Reputation: 1232
From a dataframe I get a new array, sliced from a dataframe. I want to get the amount of times a certain repetition appears on it.
For example
main <- c(A,B,C,A,B,V,A,B,C,D,E)
p <- c(A,B,C)
q <- c(A,B)
someFunction(main,p)
2
someFunction(main,q)
3
I've been messing around with rle
but it counts every subrepetion also, undersirable.
Is there a quick solution I'm missing?
Upvotes: 1
Views: 476
Reputation: 20282
Here's a way to do it using embed(v,n)
, which returns a matrix of all n
-length sub-sequences of vector v
:
find_x_in_y <- function(x, y)
sum( apply( embed( y, length(x)), 1,
identical, rev(x)))
> find_x_in_y(p, main)
[1] 2
> find_x_in_y(q, main)
[1] 3
Upvotes: 2
Reputation: 179448
Using sapply
:
find_x_in_y <- function(x, y){
sum(sapply(
seq_len(length(y)-length(x)),
function(i)as.numeric(all(y[i:(i+length(x)-1)]==x))
))
}
find_x_in_y(c("A", "B", "C"), main)
[1] 2
find_x_in_y(c("A", "B"), main)
[1] 3
Upvotes: 2
Reputation: 69201
You can use one of the regular expression tools in R since this is really a pattern matching exercise, specifically gregexpr
for this question. The p
and q
vectors represent the search pattern and main
is where we want to search for those patterns. From the help page for gregexpr
:
gregexpr returns a list of the same length as text each element of which is of
the same form as the return value for regexpr, except that the starting positions
of every (disjoint) match are given.
So we can take the length of the first list returned by gregexpr
which gives the starting positions of the matches. We'll first collapse the vectors and then do the searching:
someFunction <- function(haystack, needle) {
haystack <- paste(haystack, collapse = "")

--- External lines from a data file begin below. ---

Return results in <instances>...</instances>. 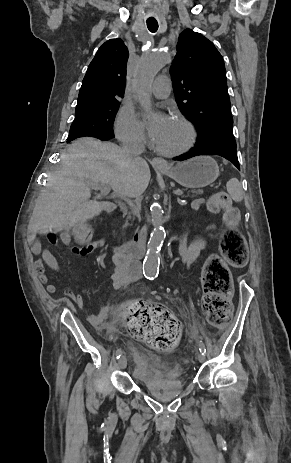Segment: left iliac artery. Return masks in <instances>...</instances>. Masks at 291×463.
<instances>
[{
    "label": "left iliac artery",
    "mask_w": 291,
    "mask_h": 463,
    "mask_svg": "<svg viewBox=\"0 0 291 463\" xmlns=\"http://www.w3.org/2000/svg\"><path fill=\"white\" fill-rule=\"evenodd\" d=\"M199 350L200 352H202L203 354L206 353V348H205V345L201 342L200 345H199Z\"/></svg>",
    "instance_id": "obj_1"
}]
</instances>
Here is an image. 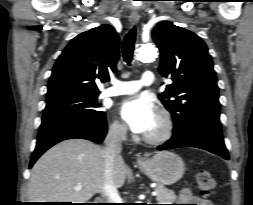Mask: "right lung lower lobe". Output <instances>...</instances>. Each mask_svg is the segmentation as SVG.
Instances as JSON below:
<instances>
[{
    "label": "right lung lower lobe",
    "mask_w": 253,
    "mask_h": 205,
    "mask_svg": "<svg viewBox=\"0 0 253 205\" xmlns=\"http://www.w3.org/2000/svg\"><path fill=\"white\" fill-rule=\"evenodd\" d=\"M107 133L105 117L101 119H82L69 116L42 118L37 145L29 168L50 147L66 139H86L95 143L103 141Z\"/></svg>",
    "instance_id": "98d812e1"
}]
</instances>
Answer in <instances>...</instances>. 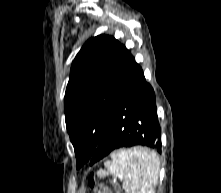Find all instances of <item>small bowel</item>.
Segmentation results:
<instances>
[{"label": "small bowel", "instance_id": "small-bowel-1", "mask_svg": "<svg viewBox=\"0 0 221 193\" xmlns=\"http://www.w3.org/2000/svg\"><path fill=\"white\" fill-rule=\"evenodd\" d=\"M103 188H104V193H112V191L108 187L103 186Z\"/></svg>", "mask_w": 221, "mask_h": 193}]
</instances>
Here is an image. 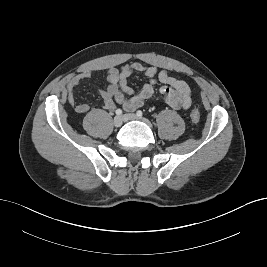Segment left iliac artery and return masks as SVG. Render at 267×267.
I'll return each instance as SVG.
<instances>
[{"instance_id":"44dca946","label":"left iliac artery","mask_w":267,"mask_h":267,"mask_svg":"<svg viewBox=\"0 0 267 267\" xmlns=\"http://www.w3.org/2000/svg\"><path fill=\"white\" fill-rule=\"evenodd\" d=\"M136 114H137V116H139V117H142V115H143V113H142L141 110H138V111L136 112Z\"/></svg>"}]
</instances>
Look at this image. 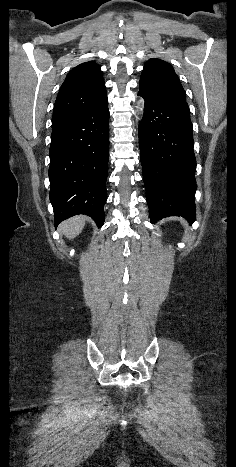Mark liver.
Instances as JSON below:
<instances>
[{
    "mask_svg": "<svg viewBox=\"0 0 236 467\" xmlns=\"http://www.w3.org/2000/svg\"><path fill=\"white\" fill-rule=\"evenodd\" d=\"M84 226L85 218L83 216H75L62 222L60 230L68 239H74L82 232Z\"/></svg>",
    "mask_w": 236,
    "mask_h": 467,
    "instance_id": "1",
    "label": "liver"
}]
</instances>
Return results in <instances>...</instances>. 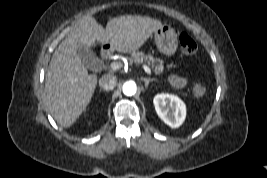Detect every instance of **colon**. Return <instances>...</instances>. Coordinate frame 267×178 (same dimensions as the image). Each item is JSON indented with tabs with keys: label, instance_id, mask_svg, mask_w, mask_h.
<instances>
[{
	"label": "colon",
	"instance_id": "obj_1",
	"mask_svg": "<svg viewBox=\"0 0 267 178\" xmlns=\"http://www.w3.org/2000/svg\"><path fill=\"white\" fill-rule=\"evenodd\" d=\"M181 45L183 50L187 54H194L196 52V44L195 42L189 38L187 35H182L180 38Z\"/></svg>",
	"mask_w": 267,
	"mask_h": 178
}]
</instances>
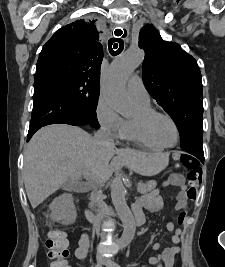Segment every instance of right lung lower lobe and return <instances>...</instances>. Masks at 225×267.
Returning a JSON list of instances; mask_svg holds the SVG:
<instances>
[{
	"mask_svg": "<svg viewBox=\"0 0 225 267\" xmlns=\"http://www.w3.org/2000/svg\"><path fill=\"white\" fill-rule=\"evenodd\" d=\"M56 123L92 126L60 85L48 76L37 75L34 77L33 110L27 141L42 126Z\"/></svg>",
	"mask_w": 225,
	"mask_h": 267,
	"instance_id": "1",
	"label": "right lung lower lobe"
}]
</instances>
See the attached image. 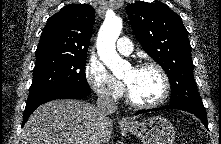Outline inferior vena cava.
Instances as JSON below:
<instances>
[{
	"label": "inferior vena cava",
	"instance_id": "inferior-vena-cava-1",
	"mask_svg": "<svg viewBox=\"0 0 221 144\" xmlns=\"http://www.w3.org/2000/svg\"><path fill=\"white\" fill-rule=\"evenodd\" d=\"M96 107L102 119L106 118L109 114L114 113L118 108L116 102L107 94L99 95Z\"/></svg>",
	"mask_w": 221,
	"mask_h": 144
}]
</instances>
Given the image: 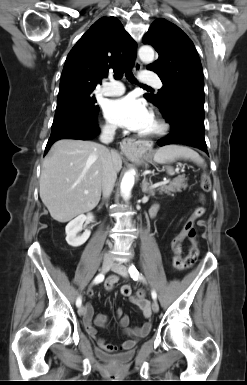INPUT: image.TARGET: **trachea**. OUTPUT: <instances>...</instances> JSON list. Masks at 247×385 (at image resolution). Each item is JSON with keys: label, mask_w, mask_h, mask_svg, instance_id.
<instances>
[{"label": "trachea", "mask_w": 247, "mask_h": 385, "mask_svg": "<svg viewBox=\"0 0 247 385\" xmlns=\"http://www.w3.org/2000/svg\"><path fill=\"white\" fill-rule=\"evenodd\" d=\"M124 72H125L126 78H127L130 82L136 83V79H135L133 73L131 72V70L127 69V70L125 71L124 68H119V69L115 72V74H114L115 79H117V80H118V79H121V78L123 77ZM142 86H143V87H146V88H150V87L147 86V85H142Z\"/></svg>", "instance_id": "obj_1"}]
</instances>
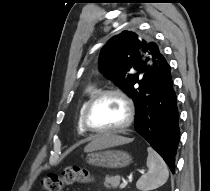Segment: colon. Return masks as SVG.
Segmentation results:
<instances>
[{
    "label": "colon",
    "mask_w": 210,
    "mask_h": 191,
    "mask_svg": "<svg viewBox=\"0 0 210 191\" xmlns=\"http://www.w3.org/2000/svg\"><path fill=\"white\" fill-rule=\"evenodd\" d=\"M92 176L87 168L81 166L66 167L61 174H49L41 181L43 191H61L65 185L88 183Z\"/></svg>",
    "instance_id": "5ec220e1"
}]
</instances>
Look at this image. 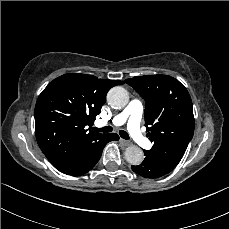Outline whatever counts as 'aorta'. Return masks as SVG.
<instances>
[{
  "label": "aorta",
  "mask_w": 229,
  "mask_h": 229,
  "mask_svg": "<svg viewBox=\"0 0 229 229\" xmlns=\"http://www.w3.org/2000/svg\"><path fill=\"white\" fill-rule=\"evenodd\" d=\"M107 102L114 109L123 108L129 102V94L121 86L113 87L107 94ZM124 155L126 161L132 165H140L143 162V150L136 145L128 146L125 149Z\"/></svg>",
  "instance_id": "762f6f07"
}]
</instances>
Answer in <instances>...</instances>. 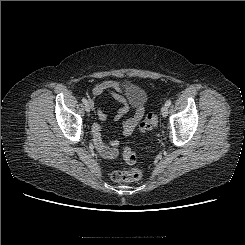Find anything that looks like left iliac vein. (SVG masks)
<instances>
[{
    "instance_id": "1",
    "label": "left iliac vein",
    "mask_w": 245,
    "mask_h": 245,
    "mask_svg": "<svg viewBox=\"0 0 245 245\" xmlns=\"http://www.w3.org/2000/svg\"><path fill=\"white\" fill-rule=\"evenodd\" d=\"M161 115L163 117H166L168 115V107L166 105H164L161 109Z\"/></svg>"
}]
</instances>
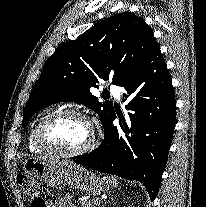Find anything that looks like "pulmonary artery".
Wrapping results in <instances>:
<instances>
[{
  "mask_svg": "<svg viewBox=\"0 0 206 207\" xmlns=\"http://www.w3.org/2000/svg\"><path fill=\"white\" fill-rule=\"evenodd\" d=\"M121 88L120 87H118V86H116V85H112L111 86V92H112V94H113V96L115 97V98H117V99H119L120 98V96H121Z\"/></svg>",
  "mask_w": 206,
  "mask_h": 207,
  "instance_id": "pulmonary-artery-1",
  "label": "pulmonary artery"
}]
</instances>
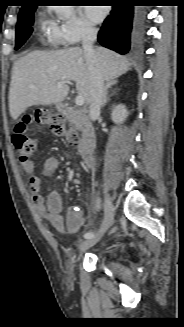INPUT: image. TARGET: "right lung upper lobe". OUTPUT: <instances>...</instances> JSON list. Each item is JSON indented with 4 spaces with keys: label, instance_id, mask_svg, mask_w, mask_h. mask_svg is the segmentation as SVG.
Here are the masks:
<instances>
[{
    "label": "right lung upper lobe",
    "instance_id": "right-lung-upper-lobe-1",
    "mask_svg": "<svg viewBox=\"0 0 184 327\" xmlns=\"http://www.w3.org/2000/svg\"><path fill=\"white\" fill-rule=\"evenodd\" d=\"M23 3H25V4L21 7L20 12L25 11V10H27L29 8H32V7H36V6L31 4L32 0H23Z\"/></svg>",
    "mask_w": 184,
    "mask_h": 327
}]
</instances>
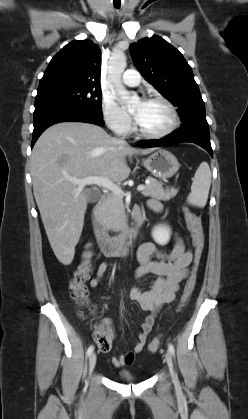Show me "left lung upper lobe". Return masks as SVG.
<instances>
[{"instance_id": "5c2ea615", "label": "left lung upper lobe", "mask_w": 248, "mask_h": 419, "mask_svg": "<svg viewBox=\"0 0 248 419\" xmlns=\"http://www.w3.org/2000/svg\"><path fill=\"white\" fill-rule=\"evenodd\" d=\"M129 51L145 80L178 106L183 123L196 116H206L192 69L176 48L154 35L131 44Z\"/></svg>"}]
</instances>
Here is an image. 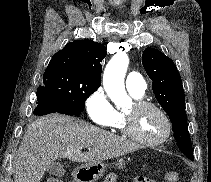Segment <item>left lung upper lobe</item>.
<instances>
[{"instance_id": "5c2ea615", "label": "left lung upper lobe", "mask_w": 211, "mask_h": 182, "mask_svg": "<svg viewBox=\"0 0 211 182\" xmlns=\"http://www.w3.org/2000/svg\"><path fill=\"white\" fill-rule=\"evenodd\" d=\"M144 69L152 80L153 93L168 114L174 138L181 152L194 160L187 127L182 80L174 62L161 51L146 48L142 55Z\"/></svg>"}]
</instances>
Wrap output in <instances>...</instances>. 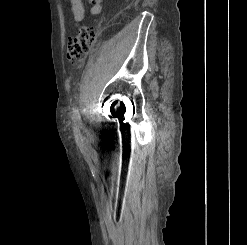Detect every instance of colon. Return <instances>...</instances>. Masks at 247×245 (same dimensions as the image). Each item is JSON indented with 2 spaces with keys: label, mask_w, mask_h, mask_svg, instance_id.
I'll return each instance as SVG.
<instances>
[{
  "label": "colon",
  "mask_w": 247,
  "mask_h": 245,
  "mask_svg": "<svg viewBox=\"0 0 247 245\" xmlns=\"http://www.w3.org/2000/svg\"><path fill=\"white\" fill-rule=\"evenodd\" d=\"M95 29L91 26H81L77 33L67 39V58L72 64L82 61L88 54L95 40Z\"/></svg>",
  "instance_id": "5ec220e1"
}]
</instances>
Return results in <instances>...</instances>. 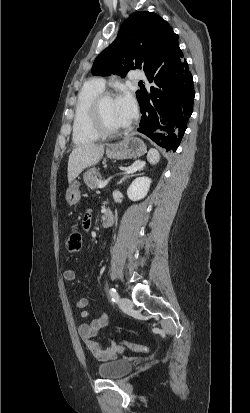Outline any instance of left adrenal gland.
I'll list each match as a JSON object with an SVG mask.
<instances>
[{
	"label": "left adrenal gland",
	"mask_w": 250,
	"mask_h": 413,
	"mask_svg": "<svg viewBox=\"0 0 250 413\" xmlns=\"http://www.w3.org/2000/svg\"><path fill=\"white\" fill-rule=\"evenodd\" d=\"M133 166H135V164H133V165H132L131 167H129V168H132ZM135 175H137V174L131 173V174L124 175V176L120 179V181L118 182V184H121L122 182H124V181L127 180L128 178H131V177H133V176H135Z\"/></svg>",
	"instance_id": "1"
}]
</instances>
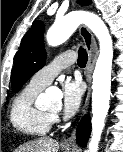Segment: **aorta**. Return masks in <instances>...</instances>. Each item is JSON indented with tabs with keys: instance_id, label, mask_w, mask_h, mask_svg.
<instances>
[{
	"instance_id": "1",
	"label": "aorta",
	"mask_w": 123,
	"mask_h": 152,
	"mask_svg": "<svg viewBox=\"0 0 123 152\" xmlns=\"http://www.w3.org/2000/svg\"><path fill=\"white\" fill-rule=\"evenodd\" d=\"M86 24L99 40L100 53L93 73L92 84V134L88 152H97L105 119L109 110L111 95V71L113 61V41L104 22L95 14L72 12L61 19H57L48 29L47 43L57 46L65 42L80 24ZM48 90L40 96V104L48 107L51 100L57 99Z\"/></svg>"
}]
</instances>
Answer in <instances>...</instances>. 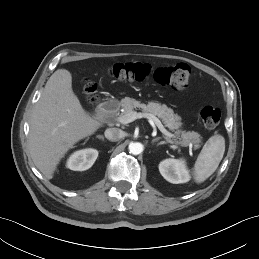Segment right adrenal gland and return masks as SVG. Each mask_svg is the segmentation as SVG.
Wrapping results in <instances>:
<instances>
[{
	"label": "right adrenal gland",
	"instance_id": "1",
	"mask_svg": "<svg viewBox=\"0 0 259 259\" xmlns=\"http://www.w3.org/2000/svg\"><path fill=\"white\" fill-rule=\"evenodd\" d=\"M97 138L100 139V140H102V141H104V137L101 136V135L97 136Z\"/></svg>",
	"mask_w": 259,
	"mask_h": 259
}]
</instances>
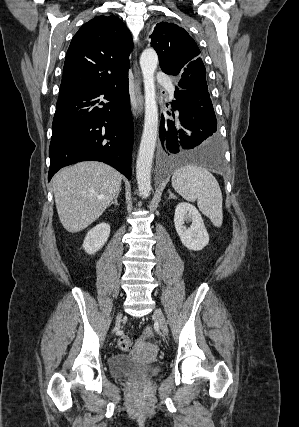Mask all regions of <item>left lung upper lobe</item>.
Listing matches in <instances>:
<instances>
[{
	"mask_svg": "<svg viewBox=\"0 0 299 427\" xmlns=\"http://www.w3.org/2000/svg\"><path fill=\"white\" fill-rule=\"evenodd\" d=\"M150 37L161 69L181 78L180 88L200 93L211 101L205 66L194 39L183 28L167 22L157 24Z\"/></svg>",
	"mask_w": 299,
	"mask_h": 427,
	"instance_id": "1",
	"label": "left lung upper lobe"
}]
</instances>
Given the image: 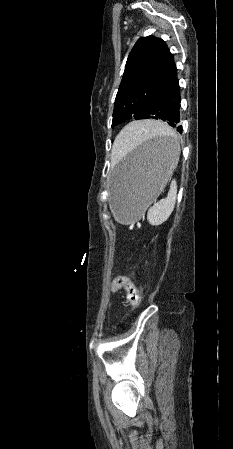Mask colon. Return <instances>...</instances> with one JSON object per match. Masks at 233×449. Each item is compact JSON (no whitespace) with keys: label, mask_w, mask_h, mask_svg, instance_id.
Listing matches in <instances>:
<instances>
[{"label":"colon","mask_w":233,"mask_h":449,"mask_svg":"<svg viewBox=\"0 0 233 449\" xmlns=\"http://www.w3.org/2000/svg\"><path fill=\"white\" fill-rule=\"evenodd\" d=\"M109 288L111 289L110 292L112 294L120 292L123 288L126 291L130 309L135 310L139 306L140 294L137 286L130 276L122 275L119 277H114Z\"/></svg>","instance_id":"colon-1"}]
</instances>
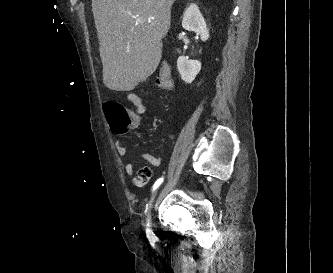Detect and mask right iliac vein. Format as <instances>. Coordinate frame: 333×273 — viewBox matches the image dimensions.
Wrapping results in <instances>:
<instances>
[{
  "label": "right iliac vein",
  "instance_id": "obj_1",
  "mask_svg": "<svg viewBox=\"0 0 333 273\" xmlns=\"http://www.w3.org/2000/svg\"><path fill=\"white\" fill-rule=\"evenodd\" d=\"M157 193H158V191H156L154 193V195L151 198L150 204H149L148 222L150 223L151 226H152V223H153V221H152V209H153L155 199L157 197Z\"/></svg>",
  "mask_w": 333,
  "mask_h": 273
}]
</instances>
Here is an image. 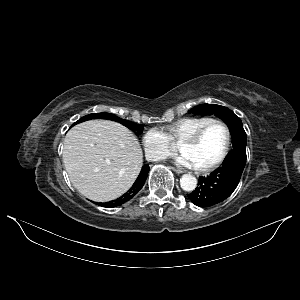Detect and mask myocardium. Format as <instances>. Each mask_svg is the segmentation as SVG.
Segmentation results:
<instances>
[{"label":"myocardium","mask_w":300,"mask_h":300,"mask_svg":"<svg viewBox=\"0 0 300 300\" xmlns=\"http://www.w3.org/2000/svg\"><path fill=\"white\" fill-rule=\"evenodd\" d=\"M212 125H221L225 129V132H226L225 148H224L221 156L215 162H213L207 166H204V167H195L196 171H198L199 173L211 172V171L217 169L219 166H221L224 163V161L227 159L229 152H230L231 140H232L231 130H230L229 126L222 120L213 119V120L209 121L208 123L204 124L203 126H201L199 129H197L189 137H187L185 140H183L180 143V149L183 146L195 145L201 139V137L203 136L205 131Z\"/></svg>","instance_id":"1"}]
</instances>
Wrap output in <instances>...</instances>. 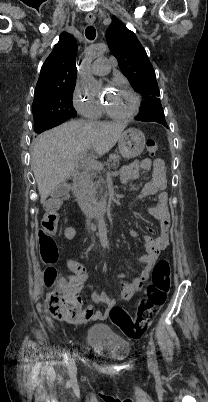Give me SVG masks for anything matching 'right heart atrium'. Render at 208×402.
<instances>
[{
	"label": "right heart atrium",
	"mask_w": 208,
	"mask_h": 402,
	"mask_svg": "<svg viewBox=\"0 0 208 402\" xmlns=\"http://www.w3.org/2000/svg\"><path fill=\"white\" fill-rule=\"evenodd\" d=\"M72 100L74 106L87 119L96 120L99 118L102 106L98 97L80 82H77L72 89Z\"/></svg>",
	"instance_id": "right-heart-atrium-1"
}]
</instances>
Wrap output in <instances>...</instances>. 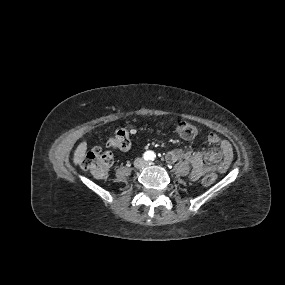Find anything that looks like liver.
Returning a JSON list of instances; mask_svg holds the SVG:
<instances>
[{
    "mask_svg": "<svg viewBox=\"0 0 285 285\" xmlns=\"http://www.w3.org/2000/svg\"><path fill=\"white\" fill-rule=\"evenodd\" d=\"M86 150H87L86 142H82L78 145L77 149L74 152V156H73V163L75 165L80 164L83 161Z\"/></svg>",
    "mask_w": 285,
    "mask_h": 285,
    "instance_id": "1",
    "label": "liver"
}]
</instances>
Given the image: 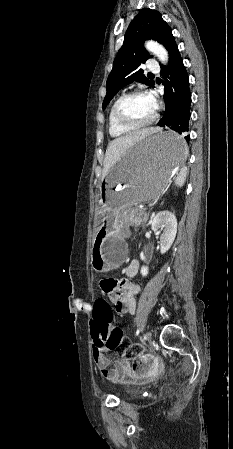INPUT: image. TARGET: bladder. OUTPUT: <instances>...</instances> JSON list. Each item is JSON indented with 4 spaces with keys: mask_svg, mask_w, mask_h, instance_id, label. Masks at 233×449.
<instances>
[{
    "mask_svg": "<svg viewBox=\"0 0 233 449\" xmlns=\"http://www.w3.org/2000/svg\"><path fill=\"white\" fill-rule=\"evenodd\" d=\"M126 395H127V398H131V397L135 396V393L132 390L127 389L126 390Z\"/></svg>",
    "mask_w": 233,
    "mask_h": 449,
    "instance_id": "obj_1",
    "label": "bladder"
}]
</instances>
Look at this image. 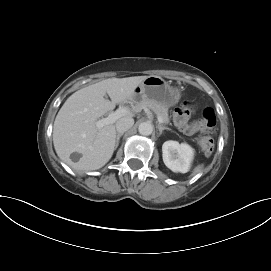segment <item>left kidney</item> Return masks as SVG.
I'll list each match as a JSON object with an SVG mask.
<instances>
[{"mask_svg": "<svg viewBox=\"0 0 271 271\" xmlns=\"http://www.w3.org/2000/svg\"><path fill=\"white\" fill-rule=\"evenodd\" d=\"M164 164L173 172L186 173L190 170L194 158V149L177 141H166L162 145Z\"/></svg>", "mask_w": 271, "mask_h": 271, "instance_id": "obj_1", "label": "left kidney"}]
</instances>
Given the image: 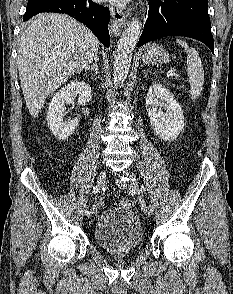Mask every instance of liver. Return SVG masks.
Returning a JSON list of instances; mask_svg holds the SVG:
<instances>
[{
    "instance_id": "1",
    "label": "liver",
    "mask_w": 233,
    "mask_h": 294,
    "mask_svg": "<svg viewBox=\"0 0 233 294\" xmlns=\"http://www.w3.org/2000/svg\"><path fill=\"white\" fill-rule=\"evenodd\" d=\"M99 41L67 15L42 13L23 32L17 57L21 88L33 118L48 95L85 69L98 55Z\"/></svg>"
}]
</instances>
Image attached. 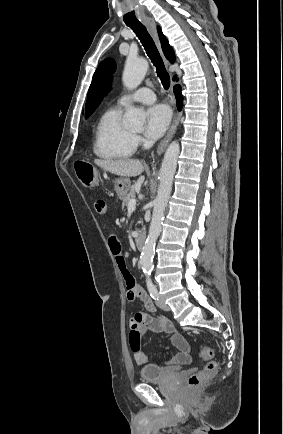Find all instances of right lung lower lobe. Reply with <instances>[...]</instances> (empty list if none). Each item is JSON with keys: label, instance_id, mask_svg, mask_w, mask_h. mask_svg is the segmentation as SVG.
I'll return each mask as SVG.
<instances>
[{"label": "right lung lower lobe", "instance_id": "1", "mask_svg": "<svg viewBox=\"0 0 283 434\" xmlns=\"http://www.w3.org/2000/svg\"><path fill=\"white\" fill-rule=\"evenodd\" d=\"M173 79L175 80L176 76ZM174 94H175V97L177 99V107H178L179 110H181L182 109L183 98L181 96V86L180 85H175L174 86Z\"/></svg>", "mask_w": 283, "mask_h": 434}]
</instances>
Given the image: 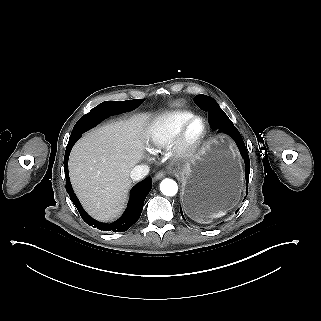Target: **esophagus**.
Wrapping results in <instances>:
<instances>
[{
    "instance_id": "obj_1",
    "label": "esophagus",
    "mask_w": 321,
    "mask_h": 321,
    "mask_svg": "<svg viewBox=\"0 0 321 321\" xmlns=\"http://www.w3.org/2000/svg\"><path fill=\"white\" fill-rule=\"evenodd\" d=\"M164 175H165V172L159 171L155 174L154 178L155 180H160L162 177H164Z\"/></svg>"
}]
</instances>
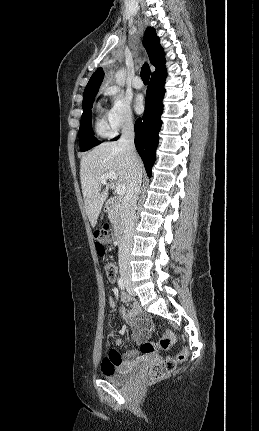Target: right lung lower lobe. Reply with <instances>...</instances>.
Instances as JSON below:
<instances>
[{
    "instance_id": "1",
    "label": "right lung lower lobe",
    "mask_w": 259,
    "mask_h": 431,
    "mask_svg": "<svg viewBox=\"0 0 259 431\" xmlns=\"http://www.w3.org/2000/svg\"><path fill=\"white\" fill-rule=\"evenodd\" d=\"M166 76L165 69L152 74L146 92L144 115L142 118H138L135 123V146L143 160L149 178L152 175L151 170L156 159L158 133L162 125L160 116L163 112L162 100L165 94Z\"/></svg>"
}]
</instances>
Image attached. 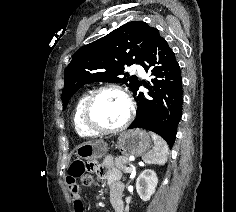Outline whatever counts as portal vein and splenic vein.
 <instances>
[{"mask_svg":"<svg viewBox=\"0 0 236 212\" xmlns=\"http://www.w3.org/2000/svg\"><path fill=\"white\" fill-rule=\"evenodd\" d=\"M132 169H133V166L131 165V166L128 168L127 172H129V170H132Z\"/></svg>","mask_w":236,"mask_h":212,"instance_id":"obj_1","label":"portal vein and splenic vein"}]
</instances>
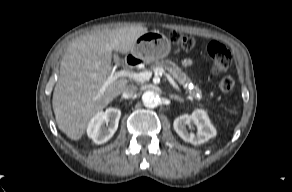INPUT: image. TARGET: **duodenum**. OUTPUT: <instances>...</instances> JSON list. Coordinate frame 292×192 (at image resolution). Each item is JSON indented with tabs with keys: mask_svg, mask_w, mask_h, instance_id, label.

needle <- paste(needle, collapse = "")
out <- gregexpr(needle, haystack)
out.length <- length(out[[1]])
return(out.length)
}
> someFunction(main, p)
[1] 2
> someFunction(main, q)
[1] 3
Note - you also need to throw "" around your vector main
, p
, and q
vectors unless you have variables A, B, C, et al defined.
main <- c("A","B","C","A","B","V","A","B","C","D","E")
p <- c("A","B","C")
q <- c("A","B")
Upvotes: 4
Reputation: 66852
I'm not sure if this is the best way, but you can simply do that work by:
f <- function(a,b)
if (length(a) > length(b)) 0
else all(head(b, length(a)) == a) + Recall(a, tail(b, -1))
Someone may or may not find a built-in function.
Upvotes: 3